Я не случайно вспоминаю в этой своей работе про реперные точки. Через всю свою жизнь я иду по отдельным событиям и очень часто вижу аналогии между уже прожитОм и современным. И этим подтверждается закономерность спиралеобразности движения вперёд не только всего человечества, но и каждого человека в нём…

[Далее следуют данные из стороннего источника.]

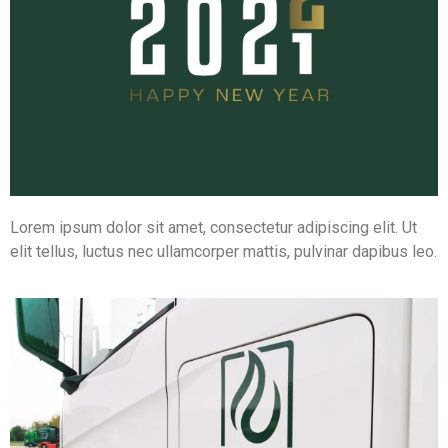
Lorem ipsum dolor sit amet, consectetur adipiscing elit. Ut
elit tellus, luctus nec ullamcorper mattis, pulvinar dapibus leo.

Но вернусь к небольшому автобусу Павловского автозавода, который, добросовестно рыча своим мотором, вывозил всех нас на вершину горы, и начиналось движение вниз навстречу радостям летнего отдыха! Дорога незаметно снижалась и постепенно переходила на равнину, но это уже никто не замечал, потому что справа открывалась сначала небольшая, а потом всё более широкая полоса, уходящего к горизонту Чёрного моря! С нашей дороги оно было видно, действительно, чёрным! Это уже потом оно на песчаном пляже около берега будет окрашивать дно, ракушки, камешки, под стоящими в воде ногами, в нежно голубоватый, а иногда в зеленоватый, но всегда прозрачный цвет! Но это – потом. А при первой встрече море показывало себя всегда чёрным. У нашего пляжа таким же оно бывало только в моменты своего недовольства, когда было чем-то рассержено, но в эти минуты, а иногда и целые дни, оно становилось неприветливым, высокие волны налетали на пляж, на верхушках волн были большие пенные белые гребешки, и купаться уже никто не стремился. Мы оставались днём дома.

* * *

В один из таких дней я вспоминаю себя пятилетнего на огороде нашей хозяйки. Я уже умел говорить, но мозги мои ещё слабовато функционировали. А у хозяйки на огороде росло много зелёного горошка.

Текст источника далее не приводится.